Reaching across seasons of life should go both ways.
Most of my friends have children. Most of them have young children, which means they're in a season of life where motherhood is fairly consuming. Their thoughts and therefore their conversations tend toward what's going on with the kids. This increases exponentially when the conversation includes a group of moms. That's understandable, and I generally want to know what's going on with my friends kids and how they're enjoying or being challenged by being a mother. But I really appreciate those who are sensitive toward the temptations those types of conversations pose for me. It means a lot when a friend makes an effort to talk about the areas of her life beyond being a mother, or when she asks me about my life. It helps so much when someone steers a group conversation to a topic that everyone - including me - can discuss, or when someone pulls me aside after a talk-fest about kids' antics or schedules or what-have-you and asks how I'm doing or acknowledges that the conversation was probably hard for me.
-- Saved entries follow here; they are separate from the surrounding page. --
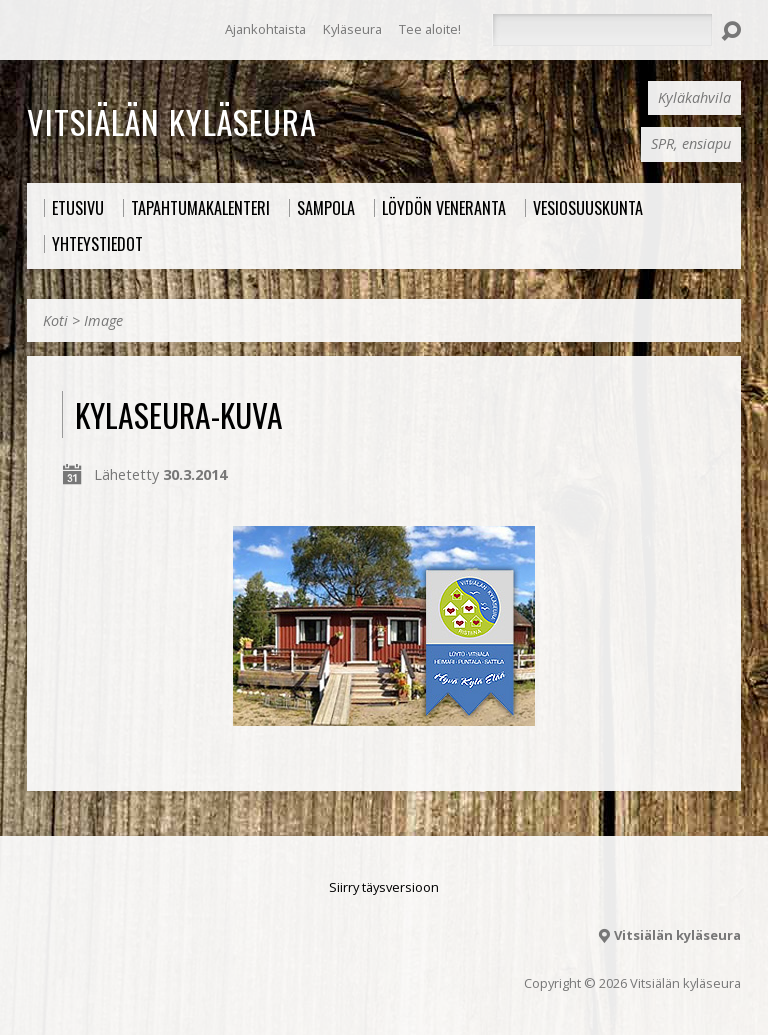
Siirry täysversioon (384, 887)
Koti (55, 320)
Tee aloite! (430, 29)
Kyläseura (352, 29)
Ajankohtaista (265, 29)
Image (103, 320)
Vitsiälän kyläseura (172, 121)
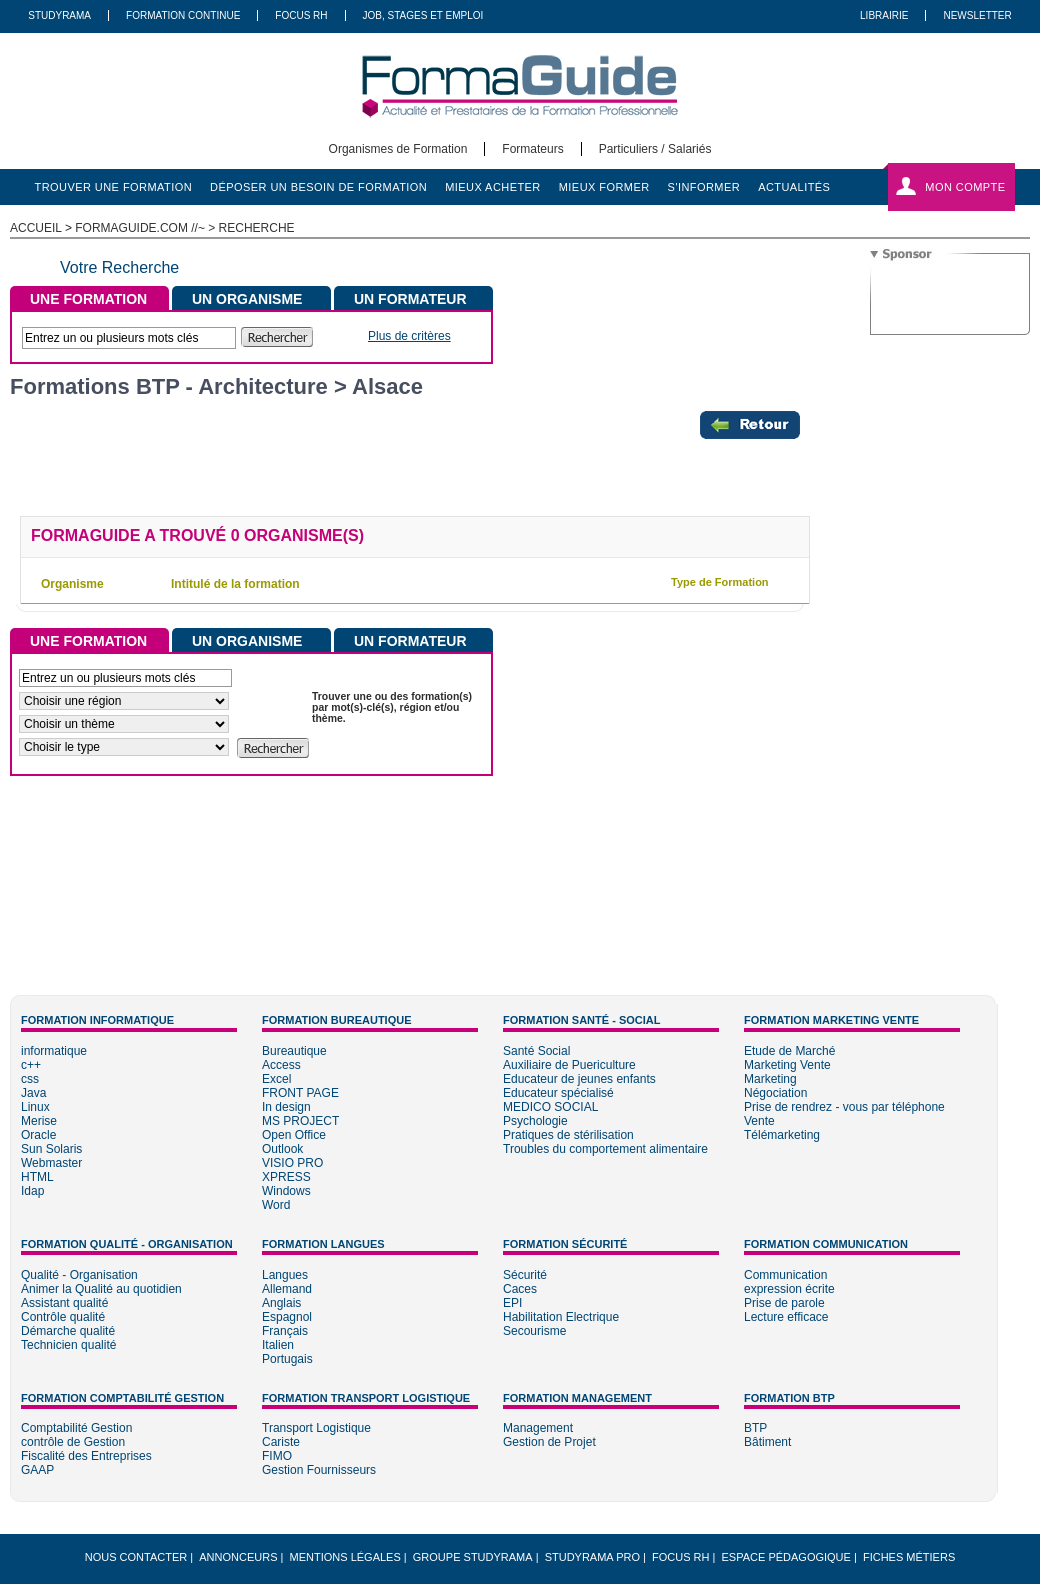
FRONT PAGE (300, 1093)
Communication (785, 1275)
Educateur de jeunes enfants (579, 1079)
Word (276, 1205)
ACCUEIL (36, 228)
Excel (276, 1079)
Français (285, 1331)
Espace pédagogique (786, 1557)
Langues (285, 1275)
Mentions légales (345, 1557)
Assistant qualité (64, 1303)
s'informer (704, 187)
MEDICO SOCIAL (550, 1107)
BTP (755, 1428)
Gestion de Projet (549, 1442)
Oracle (38, 1135)
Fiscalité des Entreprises (86, 1456)
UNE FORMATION (88, 299)
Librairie (884, 15)
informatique (54, 1051)
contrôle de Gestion (73, 1442)
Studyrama (59, 15)
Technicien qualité (68, 1345)
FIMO (277, 1456)
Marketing (770, 1079)
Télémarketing (782, 1135)
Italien (278, 1345)
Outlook (282, 1149)
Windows (286, 1191)
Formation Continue (183, 15)
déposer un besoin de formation (318, 187)
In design (286, 1107)
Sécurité (525, 1275)
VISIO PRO (292, 1163)
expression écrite (789, 1289)
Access (281, 1065)
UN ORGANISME (247, 299)
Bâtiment (767, 1442)
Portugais (287, 1359)
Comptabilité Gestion (76, 1428)
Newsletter (977, 15)
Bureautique (294, 1051)
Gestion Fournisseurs (319, 1470)
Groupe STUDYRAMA (473, 1557)
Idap (32, 1191)
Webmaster (51, 1163)
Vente (759, 1121)
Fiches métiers (909, 1557)
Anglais (281, 1303)
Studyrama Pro (592, 1557)
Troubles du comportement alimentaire (605, 1149)
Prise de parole (784, 1303)
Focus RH (301, 15)
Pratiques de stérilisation (568, 1135)
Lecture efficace (786, 1317)
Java (33, 1093)
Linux (35, 1107)
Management (538, 1428)
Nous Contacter (136, 1557)
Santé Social (536, 1051)
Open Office (294, 1135)
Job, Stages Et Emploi (423, 15)
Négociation (775, 1093)
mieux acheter (493, 187)
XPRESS (286, 1177)
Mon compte (965, 187)
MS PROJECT (300, 1121)
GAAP (37, 1470)
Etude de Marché (789, 1051)
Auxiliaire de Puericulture (569, 1065)
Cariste (281, 1442)
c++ (31, 1065)
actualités (794, 187)
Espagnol (287, 1317)
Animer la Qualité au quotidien (101, 1289)
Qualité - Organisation (79, 1275)
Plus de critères (409, 336)
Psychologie (535, 1121)
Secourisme (534, 1331)
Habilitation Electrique (561, 1317)
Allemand (287, 1289)
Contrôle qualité (63, 1317)
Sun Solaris (51, 1149)
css (30, 1079)
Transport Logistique (316, 1428)
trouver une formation (114, 187)
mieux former (604, 187)
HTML (37, 1177)
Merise (39, 1121)
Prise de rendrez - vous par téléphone (844, 1107)
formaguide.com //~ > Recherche (184, 228)
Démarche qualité (68, 1331)
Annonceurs (238, 1557)
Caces (520, 1289)
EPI (512, 1303)
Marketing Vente (787, 1065)
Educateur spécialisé (558, 1093)
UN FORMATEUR (410, 299)
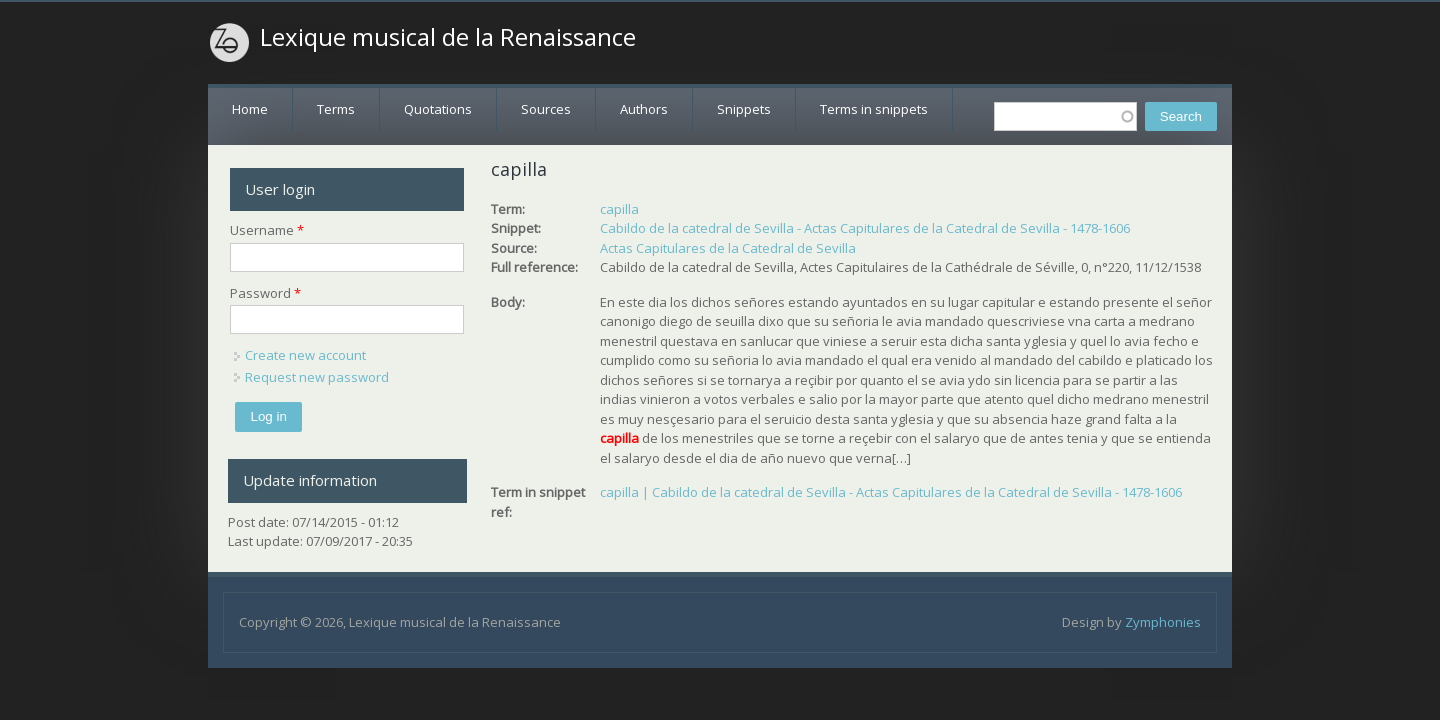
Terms (336, 109)
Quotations (438, 109)
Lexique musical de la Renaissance (448, 37)
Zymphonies (1163, 622)
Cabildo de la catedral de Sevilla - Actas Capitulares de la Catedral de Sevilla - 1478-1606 (865, 228)
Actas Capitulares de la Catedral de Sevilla (728, 248)
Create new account (305, 355)
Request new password (317, 377)
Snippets (744, 109)
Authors (644, 109)
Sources (546, 109)
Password (265, 293)
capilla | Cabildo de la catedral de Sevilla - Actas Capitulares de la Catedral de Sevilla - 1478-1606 (891, 492)
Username (267, 230)
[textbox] (1065, 116)
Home (250, 109)
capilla (619, 209)
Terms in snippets (874, 109)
At my church, we emphasize that our common bond is not in a season of life or in certain practices, but in the gospel. As the odd-woman-out, I often feel like the burden falls on me to make the efforts to find that unity in the gospel. I'll keep making those efforts, but I'm blessed when those in the majority resist the urge to rely on the common bond of circumstances and make those efforts toward unity a two-way street. (Again, this would apply to many different trials - to the single in a group of married women, to the public-schooler in a group of home-schoolers, etc.)
These few temptations aren't the whole story of infertility. And these temptations aren't necessarily constant. By and large, I have outstanding friends who are deeply sensitive, who have shown great kindness and made serious efforts to understand over these past four years. I'm so grateful for the gifts that I have even while I suffer - for my marriage, for my home, for my church, for grace to persevere. But hopefully this list will help you to understand some of the unspoken challenges and to learn how to extend even more compassion and comfort to those who need it.
*Two months ago, I noticed when I dug up the older post. Have I seriously been thinking about the question for that long? My blogging is finally starting to catch up with my thoughts... And sadly, thinking about this post for so long hasn't really made it well-written. Oh well.